The warrant limited the scope of seizure only by reference to a variety of broad federal criminal statutes and an ambiguous start date, and it did not provide any other constitutionally sufficient guardrails to cabin the government’s review. Agents thus had virtually unfettered discretion over years of a defendant’s digital communications, including with her coconspirator husband.

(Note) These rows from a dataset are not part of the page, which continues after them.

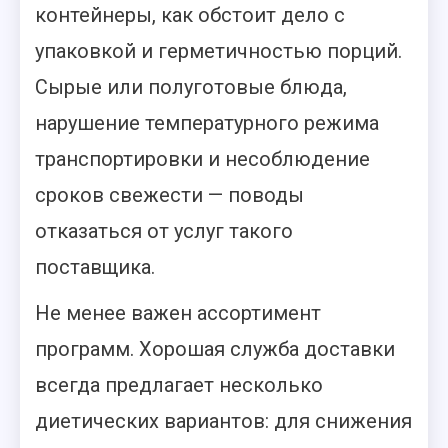
контейнеры, как обстоит дело с
упаковкой и герметичностью порций.
Сырые или полуготовые блюда,
нарушение температурного режима
транспортировки и несоблюдение
сроков свежести — поводы
отказаться от услуг такого
поставщика.
Не менее важен ассортимент
программ. Хорошая служба доставки
всегда предлагает несколько
диетических вариантов: для снижения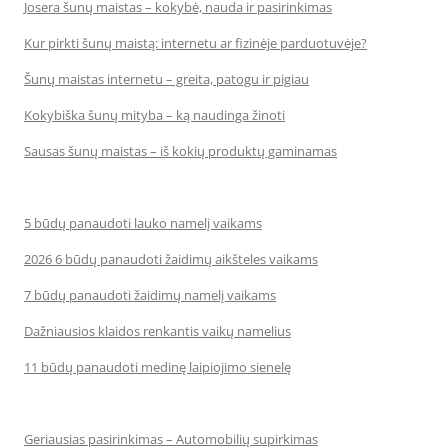
Josera šunų maistas – kokybė, nauda ir pasirinkimas
Kur pirkti šunų maistą: internetu ar fizinėje parduotuvėje?
Šunų maistas internetu – greita, patogu ir pigiau
Kokybiška šunų mityba – ką naudinga žinoti
Sausas šunų maistas – iš kokių produktų gaminamas
5 būdų panaudoti lauko namelį vaikams
2026 6 būdų panaudoti žaidimų aikšteles vaikams
7 būdų panaudoti žaidimų namelį vaikams
Dažniausios klaidos renkantis vaikų namelius
11 būdų panaudoti medinę laipiojimo sienelę
Geriausias pasirinkimas – Automobilių supirkimas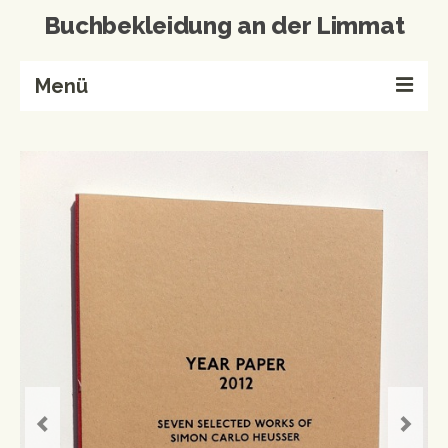
Buchbekleidung an der Limmat
Menü
Home
Buchbinderei
Referenzen
Wissenswertes
Kontakt
Produkte von A-Z
Events & Workshops
Events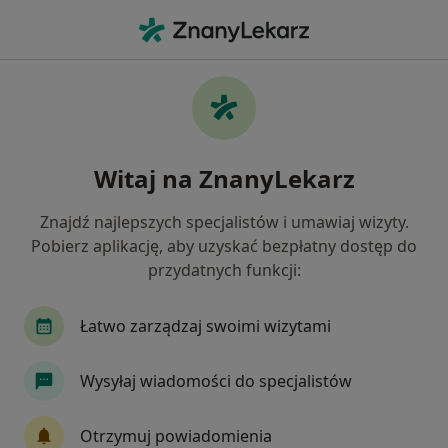
Me
Złamania • Kościerzyna, pomorskie
Filtry
• 1
Ubezpieczenie
Map
Złamania specjaliści w Kościerzynie
Witaj na ZnanyLekarz
Jak działają wyniki wyszukiwania
Znajdź najlepszych specjalistów i umawiaj wizyty.
Pobierz aplikację, aby uzyskać bezpłatny dostęp do
Jakiego specjalisty szukasz?
przydatnych funkcji:
Fizjoterapeuta
Ortopeda
Chirurg
De
Łatwo zarządzaj swoimi wizytami
Wysyłaj wiadomości do specjalistów
Otrzymuj powiadomienia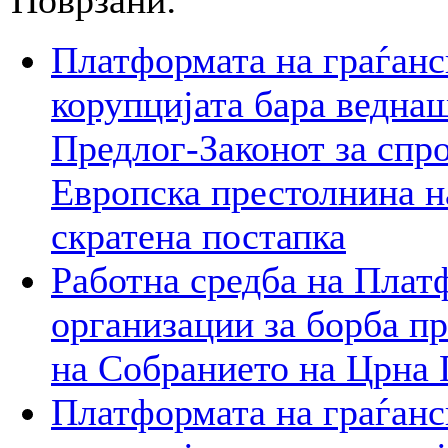
Платформата на граѓанс
корупцијата бара веднаш
Предлог-Законот за спр
Европска престолнина на
скратена постапка
Работна средба на Плат
организации за борба пр
на Собранието на Црна 
Платформата на граѓанс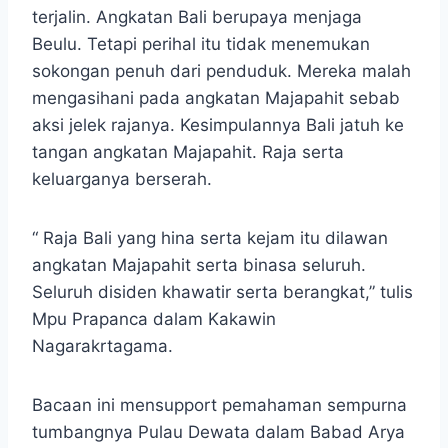
terjalin. Angkatan Bali berupaya menjaga
Beulu. Tetapi perihal itu tidak menemukan
sokongan penuh dari penduduk. Mereka malah
mengasihani pada angkatan Majapahit sebab
aksi jelek rajanya. Kesimpulannya Bali jatuh ke
tangan angkatan Majapahit. Raja serta
keluarganya berserah.
“ Raja Bali yang hina serta kejam itu dilawan
angkatan Majapahit serta binasa seluruh.
Seluruh disiden khawatir serta berangkat,” tulis
Mpu Prapanca dalam Kakawin
Nagarakrtagama.
Bacaan ini mensupport pemahaman sempurna
tumbangnya Pulau Dewata dalam Babad Arya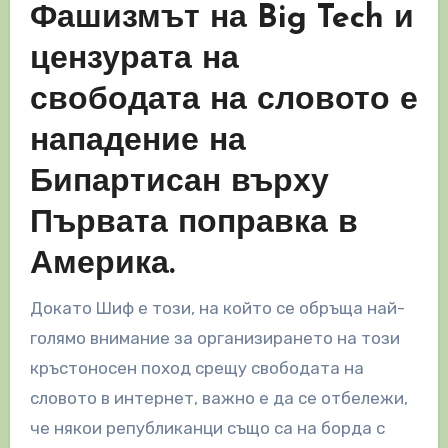
Фашизмът на Big Tech и
цензурата на
свободата на словото е
нападение на
Бипартисан върху
Първата поправка в
Америка.
Докато Шиф е този, на който се обръща най-
голямо внимание за организирането на този
кръстоносен поход срещу свободата на
словото в интернет, важно е да се отбележи,
че някои републиканци също са на борда с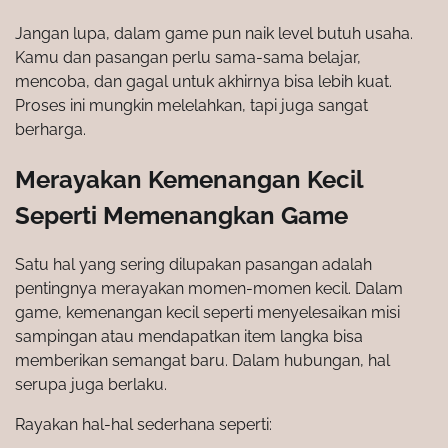
Jangan lupa, dalam game pun naik level butuh usaha.
Kamu dan pasangan perlu sama-sama belajar,
mencoba, dan gagal untuk akhirnya bisa lebih kuat.
Proses ini mungkin melelahkan, tapi juga sangat
berharga.
Merayakan Kemenangan Kecil
Seperti Memenangkan Game
Satu hal yang sering dilupakan pasangan adalah
pentingnya merayakan momen-momen kecil. Dalam
game, kemenangan kecil seperti menyelesaikan misi
sampingan atau mendapatkan item langka bisa
memberikan semangat baru. Dalam hubungan, hal
serupa juga berlaku.
Rayakan hal-hal sederhana seperti:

Defendants facing similarly sweeping warrants for their Google, Apple, and other cloud accounts should cite Tew in challenging such warrants, especially because the decision provides clear authority proscribing this practice, which should limit the government’s ability to rely on the good-faith exception to the exclusionary rule.
Background
Michael Tew was a financial advisor hired to help guide National Air Cargo—a logistics provider and Department of Defense contractor—through Chapter 11 bankruptcy proceedings. He ultimately rose to serve as the company’s CFO. His wife, Kimberley Tew, traded cryptocurrency and gambled and eventually ran up significant debts. So Michael and Kimberley enlisted the help of National Air Cargo’s comptroller, who submitted falsified invoices for nonexistent vendors, enabling the Tews to misappropriate more than $5 million from National Air Cargo.
The government ultimately caught wind of this scheme, and National Air Cargo’s comptroller implicated the Tews when agents interviewed him. The agents obtained a search warrant directed to Apple for data from Kimberley’s iCloud account under the Stored Communications Act, 18 U.S.C. § 2701, et seq.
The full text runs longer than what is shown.